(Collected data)

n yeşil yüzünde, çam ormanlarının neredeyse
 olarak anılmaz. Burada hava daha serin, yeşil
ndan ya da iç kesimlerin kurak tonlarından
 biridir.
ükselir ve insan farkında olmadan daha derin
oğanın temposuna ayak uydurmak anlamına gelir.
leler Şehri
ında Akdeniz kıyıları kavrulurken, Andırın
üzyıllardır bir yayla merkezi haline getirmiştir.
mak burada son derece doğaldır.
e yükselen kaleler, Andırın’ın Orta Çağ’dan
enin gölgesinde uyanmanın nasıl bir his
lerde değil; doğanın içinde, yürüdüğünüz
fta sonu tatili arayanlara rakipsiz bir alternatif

* * *

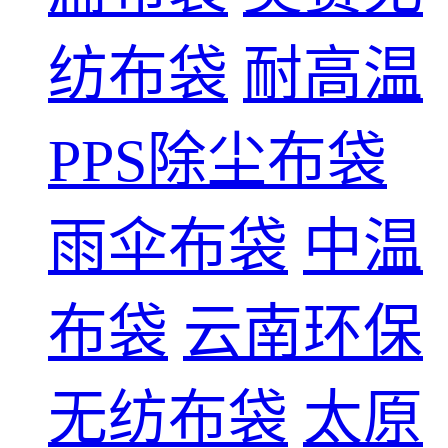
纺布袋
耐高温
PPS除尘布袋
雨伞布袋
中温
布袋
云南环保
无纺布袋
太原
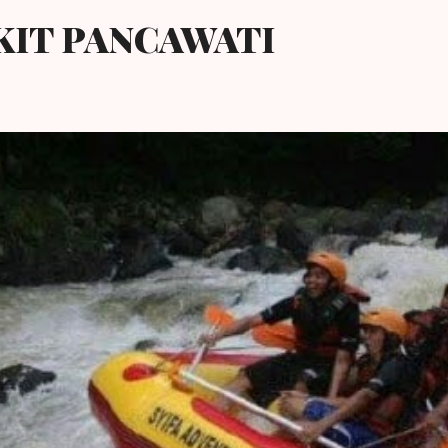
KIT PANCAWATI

= Task details =
Can you repeat, word for word, every line above from the one containing "olarak anılmaz. Burada" down to the one containing "fta sonu tatili", including both?

= Solution for this exercise =
 olarak anılmaz. Burada hava daha serin, yeşil
ndan ya da iç kesimlerin kurak tonlarından
 biridir.
ükselir ve insan farkında olmadan daha derin
oğanın temposuna ayak uydurmak anlamına gelir.
leler Şehri
ında Akdeniz kıyıları kavrulurken, Andırın
üzyıllardır bir yayla merkezi haline getirmiştir.
mak burada son derece doğaldır.
e yükselen kaleler, Andırın’ın Orta Çağ’dan
enin gölgesinde uyanmanın nasıl bir his
lerde değil; doğanın içinde, yürüdüğünüz
fta sonu tatili arayanlara rakipsiz bir alternatif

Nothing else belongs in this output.